神谷さん:「外から会社がどう見えるか」をフラットに意見できるのは、パラレルワーカーならではの価値だなと思います。特に、採用広報は「自分たちがどう見せたいか」よりも「候補者様の知りたい情報は何か」の方が大切なので、この視点を持てるかどうかで成果も大きく変わってきます。
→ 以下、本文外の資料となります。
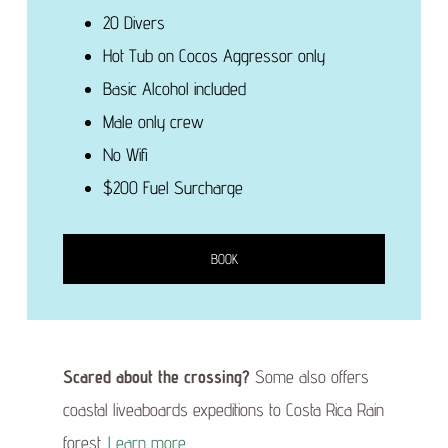
20 Divers
Hot Tub on Cocos Aggressor only
Basic Alcohol included
Male only crew
No Wifi
$200 Fuel Surcharge
BOOK
Scared about the crossing?
Some also offers
coastal liveaboards expeditions to Costa Rica Rain
forest.
Learn more
.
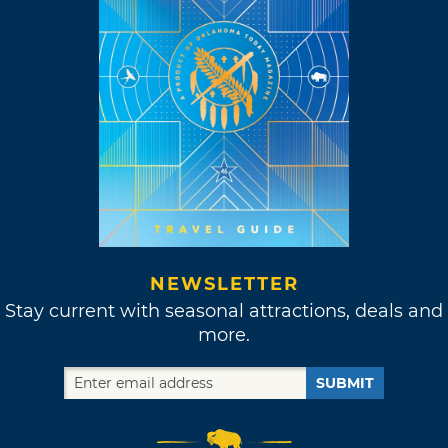
NEWSLETTER
Stay current with seasonal attractions, deals and
more.
SUBMIT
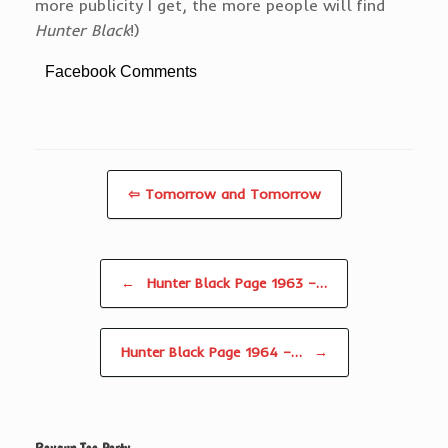
more publicity I get, the more people will find
Hunter Black
!)
Facebook Comments
⇦ Tomorrow and Tomorrow
Post navigation
←
Hunter Black Page 1963 –…
Hunter Black Page 1964 –…
→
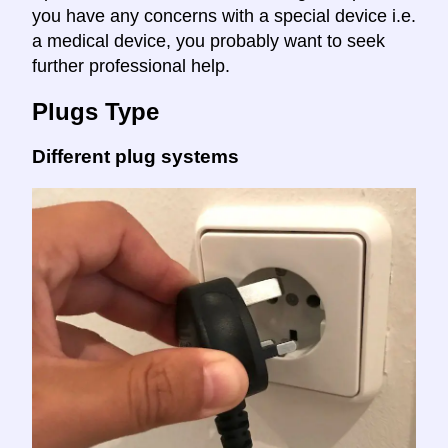
you have any concerns with a special device i.e.
a medical device, you probably want to seek
further professional help.
Plugs Type
Different plug systems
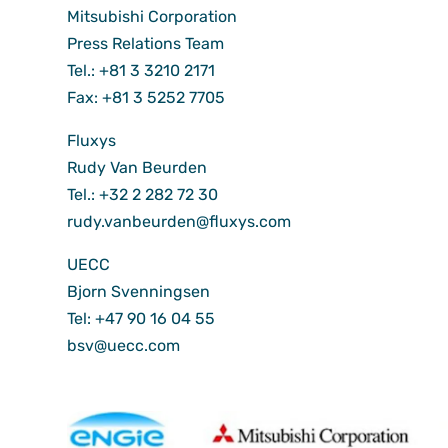
Mitsubishi Corporation
Press Relations Team
Tel.: +81 3 3210 2171
Fax: +81 3 5252 7705
Fluxys
Rudy Van Beurden
Tel.: +32 2 282 72 30
rudy.vanbeurden@fluxys.com
UECC
Bjorn Svenningsen
Tel: +47 90 16 04 55
bsv@uecc.com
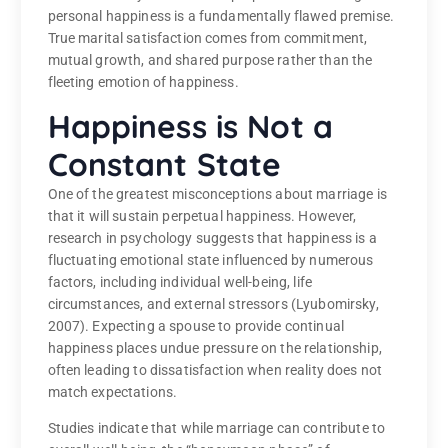
personal happiness is a fundamentally flawed premise.
True marital satisfaction comes from commitment,
mutual growth, and shared purpose rather than the
fleeting emotion of happiness.
Happiness is Not a
Constant State
One of the greatest misconceptions about marriage is
that it will sustain perpetual happiness. However,
research in psychology suggests that happiness is a
fluctuating emotional state influenced by numerous
factors, including individual well-being, life
circumstances, and external stressors (Lyubomirsky,
2007). Expecting a spouse to provide continual
happiness places undue pressure on the relationship,
often leading to dissatisfaction when reality does not
match expectations.
Studies indicate that while marriage can contribute to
あと、スモールスタートで「とりあえずやってみる」という実験的な動き方ができるのは外部人材ならではかもしれません。私も企業人事として働いていた時期がありますが、正社員だと「やるべきこと」に忙殺されて「やった方が良いこと」の優先順位がなかなか上がってこないものです。「せっかくやるならちゃんとやろう」という心理も働くので、フットワークはさらに重くなります。採用広報のように「とりあえずやってみる」ことの価値が高い領域は、特に外部人材の活用と相性が良いのかもしれませんね。
編集後記
「いつまでも社内で抱えて動けないより、プロに任せてググっと前に進めてしまった方が得られることが多かった」という畑中さんのご意見には、外部人材活用のメリットや学びが凝縮されているように感じました。また、多くの企業がメリットとして挙げる“外部人材が持つ客観性”も、お任せする領域によってさらに活きる可能性があることを、このケースから理解していただけるのではないでしょうか。